# THE PROBLEM:
Please print all the lines below exactly as they are written.

# THE DATA:
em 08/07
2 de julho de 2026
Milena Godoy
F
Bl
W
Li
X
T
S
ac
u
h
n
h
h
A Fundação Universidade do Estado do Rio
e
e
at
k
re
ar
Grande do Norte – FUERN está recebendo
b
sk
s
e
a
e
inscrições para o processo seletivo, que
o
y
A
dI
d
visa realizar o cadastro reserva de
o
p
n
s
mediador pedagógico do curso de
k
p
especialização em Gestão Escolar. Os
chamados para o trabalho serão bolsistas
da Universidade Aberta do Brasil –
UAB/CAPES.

# EXERCISE OUTPUT:
em 08/07
2 de julho de 2026
Milena Godoy
F
Bl
W
Li
X
T
S
ac
u
h
n
h
h
A Fundação Universidade do Estado do Rio
e
e
at
k
re
ar
Grande do Norte – FUERN está recebendo
b
sk
s
e
a
e
inscrições para o processo seletivo, que
o
y
A
dI
d
visa realizar o cadastro reserva de
o
p
n
s
mediador pedagógico do curso de
k
p
especialização em Gestão Escolar. Os
chamados para o trabalho serão bolsistas
da Universidade Aberta do Brasil –
UAB/CAPES.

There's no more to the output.